Dozens of her softly painted flowers, billowing seascapes and picturesque garden scenes are hung in her Langley City apartment, accompanied by displays of wooden duck carvings, stone sculptures and quilting works. Many were created right from her chesterfield in her living room.
Armbruster’s favourites, however, have migrated out of her home and down the road to the Timms Community Centre’s walkway gallery, where they are on display until Feb. 13.
She has numerous works featured in the hallway between the Timms lobby and Langley City Library, ranging from paintings (there’s more than 20 of them) to handmade porcelain dolls, a quilt, a handmade bear and an antique detailed blouse.
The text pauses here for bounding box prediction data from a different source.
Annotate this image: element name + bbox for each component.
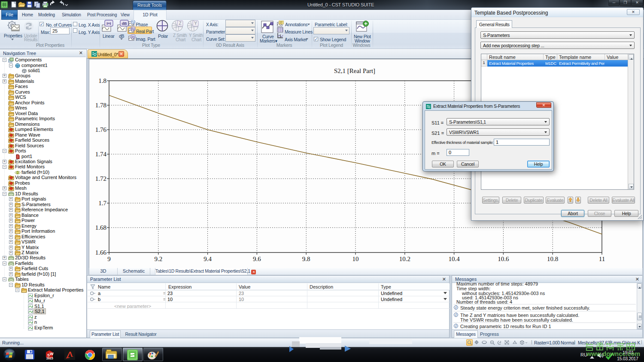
svg-text:1.66: 1.66 xyxy=(95,249,107,256)
svg-text:1.76: 1.76 xyxy=(95,126,107,133)
svg-text:10.2: 10.2 xyxy=(399,256,410,262)
svg-text:1.68: 1.68 xyxy=(95,224,106,231)
svg-text:1.74: 1.74 xyxy=(95,151,107,158)
svg-text:10.4: 10.4 xyxy=(448,256,460,262)
svg-text:1.7: 1.7 xyxy=(98,200,106,207)
svg-text:Y: Y xyxy=(194,21,197,26)
svg-text:10.8: 10.8 xyxy=(547,256,558,262)
svg-text:2015: 2015 xyxy=(46,357,53,360)
svg-text:Im: Im xyxy=(131,35,134,38)
svg-text:10.6: 10.6 xyxy=(498,256,509,262)
svg-text:1.72: 1.72 xyxy=(95,175,106,182)
svg-text:9.6: 9.6 xyxy=(253,256,261,262)
svg-text:W: W xyxy=(50,352,54,356)
svg-text:9: 9 xyxy=(107,256,111,262)
svg-text:S2,1 [Real Part]: S2,1 [Real Part] xyxy=(334,67,375,74)
svg-text:11: 11 xyxy=(599,256,605,262)
svg-text:I=I: I=I xyxy=(106,21,111,26)
svg-text:dB: dB xyxy=(122,21,127,26)
svg-text:9.8: 9.8 xyxy=(302,256,310,262)
svg-text:Re: Re xyxy=(131,27,135,30)
svg-text:1.8: 1.8 xyxy=(98,77,106,84)
svg-text:10: 10 xyxy=(352,256,359,262)
svg-text:9.2: 9.2 xyxy=(154,256,162,262)
svg-text:9.4: 9.4 xyxy=(204,256,212,262)
svg-text:Z: Z xyxy=(179,21,181,26)
svg-text:1.78: 1.78 xyxy=(95,102,106,109)
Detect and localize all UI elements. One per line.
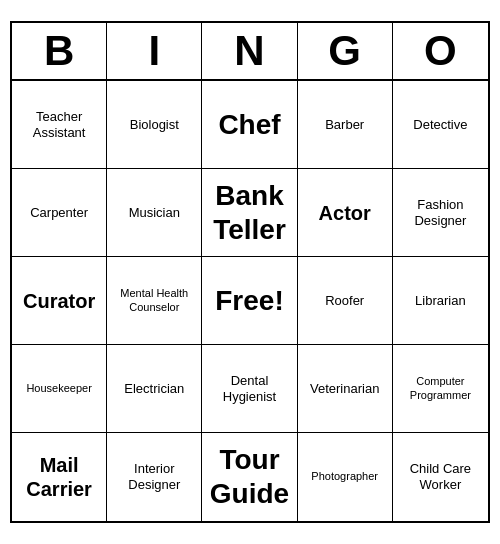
bingo-cell: Librarian bbox=[393, 257, 488, 345]
bingo-cell: Interior Designer bbox=[107, 433, 202, 521]
bingo-cell: Roofer bbox=[298, 257, 393, 345]
bingo-cell: Veterinarian bbox=[298, 345, 393, 433]
bingo-cell: Carpenter bbox=[12, 169, 107, 257]
header-letter: I bbox=[107, 23, 202, 79]
bingo-cell: Computer Programmer bbox=[393, 345, 488, 433]
bingo-cell: Actor bbox=[298, 169, 393, 257]
bingo-grid: Teacher AssistantBiologistChefBarberDete… bbox=[12, 81, 488, 521]
bingo-cell: Child Care Worker bbox=[393, 433, 488, 521]
bingo-cell: Teacher Assistant bbox=[12, 81, 107, 169]
bingo-cell: Curator bbox=[12, 257, 107, 345]
bingo-cell: Bank Teller bbox=[202, 169, 297, 257]
bingo-cell: Mail Carrier bbox=[12, 433, 107, 521]
bingo-cell: Barber bbox=[298, 81, 393, 169]
bingo-cell: Fashion Designer bbox=[393, 169, 488, 257]
bingo-cell: Tour Guide bbox=[202, 433, 297, 521]
bingo-card: BINGO Teacher AssistantBiologistChefBarb… bbox=[10, 21, 490, 523]
bingo-cell: Biologist bbox=[107, 81, 202, 169]
bingo-cell: Housekeeper bbox=[12, 345, 107, 433]
header-letter: O bbox=[393, 23, 488, 79]
bingo-cell: Chef bbox=[202, 81, 297, 169]
bingo-cell: Free! bbox=[202, 257, 297, 345]
bingo-cell: Musician bbox=[107, 169, 202, 257]
bingo-header: BINGO bbox=[12, 23, 488, 81]
header-letter: B bbox=[12, 23, 107, 79]
bingo-cell: Electrician bbox=[107, 345, 202, 433]
header-letter: N bbox=[202, 23, 297, 79]
bingo-cell: Dental Hygienist bbox=[202, 345, 297, 433]
bingo-cell: Mental Health Counselor bbox=[107, 257, 202, 345]
bingo-cell: Photographer bbox=[298, 433, 393, 521]
header-letter: G bbox=[298, 23, 393, 79]
bingo-cell: Detective bbox=[393, 81, 488, 169]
Afterwards, her work will be hung on the walls of McBurney Coffee & Tea House on Fraser Highway and the Surrey Arts Centre.
Armbruster is originally from Stony Plain, Alta., and came to B.C. in 1954 for the British Empire and Commonwealth Games. She settled in Vancouver before purchasing a home in Langley in 1975.
Shortly after moving, she enrolled in art classes with seascape painter Lauren Adams, and was asked — a bit prematurely — to teach classes of her own.
“I had joined a club or two here in the valley, and one of the ladies says, ‘Well why don’t you teach what you’re being taught?’ she laughed.
“But that in itself is a lesson again, because you remember a lot more by trying to tell other people what you’ve learned. I ended up teaching about painting for years.”
Armbruster has been an integral part of many arts groups, including the Port Kells Arts Club, for which she served as president twice, and the Langley Arts Council, an organization she has been a member of since the early 1980s.
She continues to give lessons here and there, as she loves “the joy it gives others.”
“I used to teach here at the Langley Lodge for years and years. And it used to amaze me, people who are 80 years old want to learn how to paint. There’s three of them that ended up being 100 years old.”
For her, inspiration for art can come from many places — gardens, water, animals, and totems frequently show up in her work.
“I used to like to do a lot of seascapes, and for a while a did a lot of florals, but it varies. You go through the mountains, you do mountain paintings,” she said.
“Painting is a relaxant. If your mind is busy, your hands are busy — you forget about a lot of other things.”